WHAT THE TASK ASKS
Return, word for word, the line containing "ィルムです。光が明るければ明るいほど、カラフルになるの" and every line after it through the last line of the records below.

[Saved entries]
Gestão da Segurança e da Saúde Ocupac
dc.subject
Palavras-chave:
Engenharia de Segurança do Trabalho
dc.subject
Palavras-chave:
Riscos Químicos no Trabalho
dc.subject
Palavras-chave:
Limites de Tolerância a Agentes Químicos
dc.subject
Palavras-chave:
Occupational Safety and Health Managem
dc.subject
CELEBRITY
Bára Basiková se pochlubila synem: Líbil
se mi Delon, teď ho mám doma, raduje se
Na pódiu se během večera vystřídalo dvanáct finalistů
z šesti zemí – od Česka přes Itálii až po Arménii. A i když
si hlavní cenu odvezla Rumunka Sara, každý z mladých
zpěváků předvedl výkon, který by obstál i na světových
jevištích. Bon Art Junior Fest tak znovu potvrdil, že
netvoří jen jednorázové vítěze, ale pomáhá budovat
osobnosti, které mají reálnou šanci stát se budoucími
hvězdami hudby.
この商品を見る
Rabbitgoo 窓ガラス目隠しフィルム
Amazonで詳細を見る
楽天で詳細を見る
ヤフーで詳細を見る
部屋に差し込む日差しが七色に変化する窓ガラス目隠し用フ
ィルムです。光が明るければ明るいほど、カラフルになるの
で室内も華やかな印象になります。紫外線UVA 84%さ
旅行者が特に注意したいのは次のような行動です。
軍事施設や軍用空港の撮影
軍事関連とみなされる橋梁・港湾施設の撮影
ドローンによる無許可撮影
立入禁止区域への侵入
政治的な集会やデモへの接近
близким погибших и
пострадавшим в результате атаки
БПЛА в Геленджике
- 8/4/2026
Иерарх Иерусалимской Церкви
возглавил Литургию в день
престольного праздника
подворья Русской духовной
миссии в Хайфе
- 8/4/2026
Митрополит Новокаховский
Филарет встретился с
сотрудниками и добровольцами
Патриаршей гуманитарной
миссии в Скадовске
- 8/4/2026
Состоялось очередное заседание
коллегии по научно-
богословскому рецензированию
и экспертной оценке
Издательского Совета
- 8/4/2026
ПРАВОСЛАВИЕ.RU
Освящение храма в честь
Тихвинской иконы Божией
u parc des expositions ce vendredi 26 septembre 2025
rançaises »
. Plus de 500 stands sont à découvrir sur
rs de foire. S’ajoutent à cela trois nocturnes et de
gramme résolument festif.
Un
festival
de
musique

REPLY
ィルムです。光が明るければ明るいほど、カラフルになるの
で室内も華やかな印象になります。紫外線UVA 84%さ
旅行者が特に注意したいのは次のような行動です。
軍事施設や軍用空港の撮影
軍事関連とみなされる橋梁・港湾施設の撮影
ドローンによる無許可撮影
立入禁止区域への侵入
政治的な集会やデモへの接近
близким погибших и
пострадавшим в результате атаки
БПЛА в Геленджике
- 8/4/2026
Иерарх Иерусалимской Церкви
возглавил Литургию в день
престольного праздника
подворья Русской духовной
миссии в Хайфе
- 8/4/2026
Митрополит Новокаховский
Филарет встретился с
сотрудниками и добровольцами
Патриаршей гуманитарной
миссии в Скадовске
- 8/4/2026
Состоялось очередное заседание
коллегии по научно-
богословскому рецензированию
и экспертной оценке
Издательского Совета
- 8/4/2026
ПРАВОСЛАВИЕ.RU
Освящение храма в честь
Тихвинской иконы Божией
u parc des expositions ce vendredi 26 septembre 2025
rançaises »
. Plus de 500 stands sont à découvrir sur
rs de foire. S’ajoutent à cela trois nocturnes et de
gramme résolument festif.
Un
festival
de
musique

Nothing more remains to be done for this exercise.